Like most IT managers, I recently had a virtualization assessment performed in my organizations Data Center environment. It was the garden variety assessment with consultants coming in and installing capacity planning software from VMware. We gathered statistics for several weeks and then formulated a list of virtualization candidates. Servers with average processing and memory loads within certain limits where classified as virtualization candidates and placed on the schedule to be brought into the ESX environment. There is nothing wrong with this exercise and it is absolutely necessary. It is however just the first step in identifying your virtualization candidates.
A recent IT manager panel discussion I attended on “Cloud Computing” made me realize how one dimensional the typical virtualization assessment is. One major topic of debate was security in the “cloud”. Who has access to the data, where is the data? These types of questions become paramount when dealing with regulatory issues such as PCI compliance. One IT manager at the panel shared an experience where auditors denied PCI compliance simply because their environment was virtualized. Other managers shared experiences where corporate politics and enterprise architecture standards prohibited systems from being virtualized. All this made me realize that to truly gauge a system as a virtualization candidate, a multidimensional criteria needs to be developed. Simply asking “can” a system be virtualized is not enough.

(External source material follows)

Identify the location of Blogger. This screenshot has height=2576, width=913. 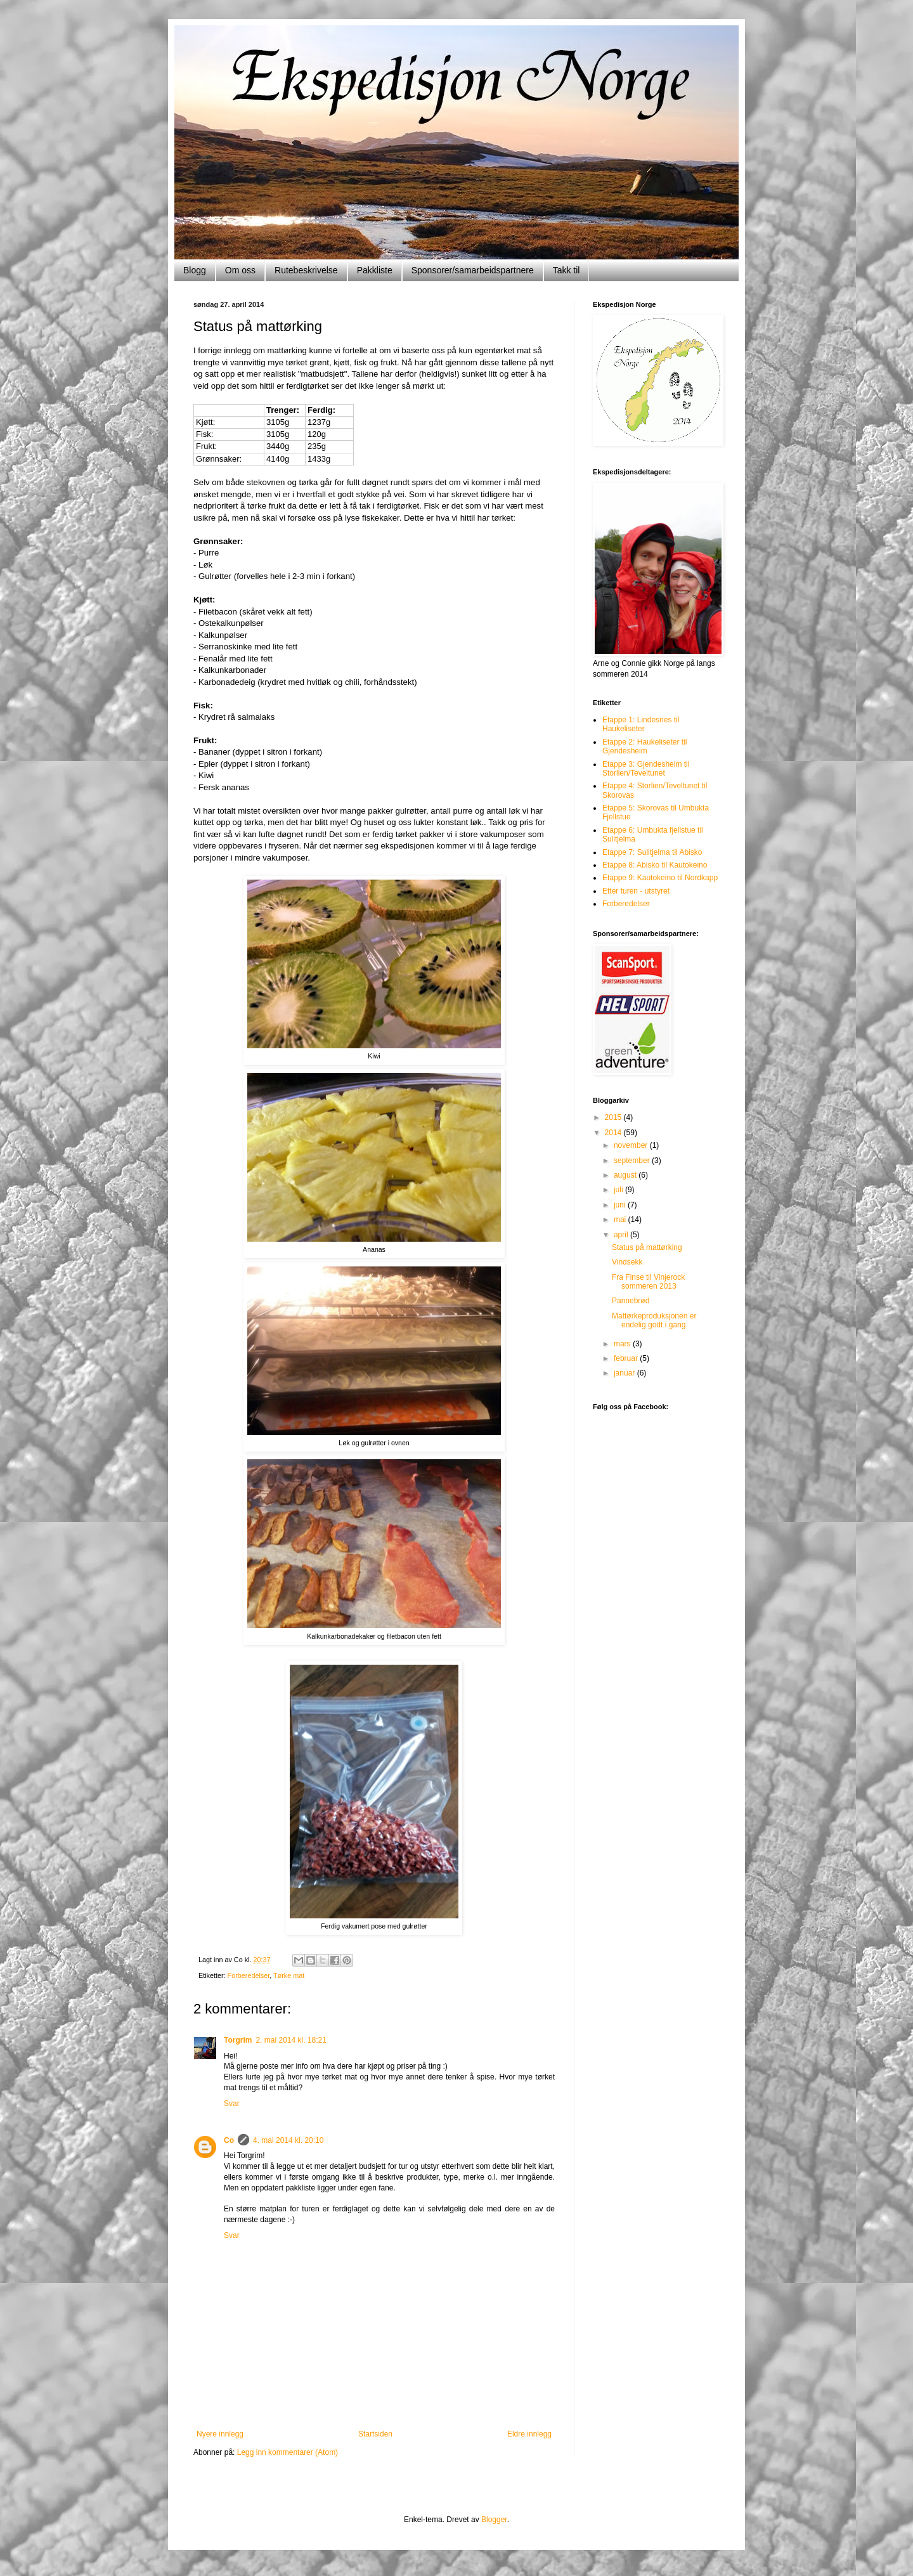
(494, 2519).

So, after your consultants show you the presentation with their capacity planner results your job is just beginning. You need to take each of your virtualization candidates and understand which business processes are enabled or impacted by that system. Understand both the regulatory, political and architectural implications of virtualizing that particular machine. Make sure you do a holistic virtualization assessment before you start cashing the checks you think you will get from your virtualization savings.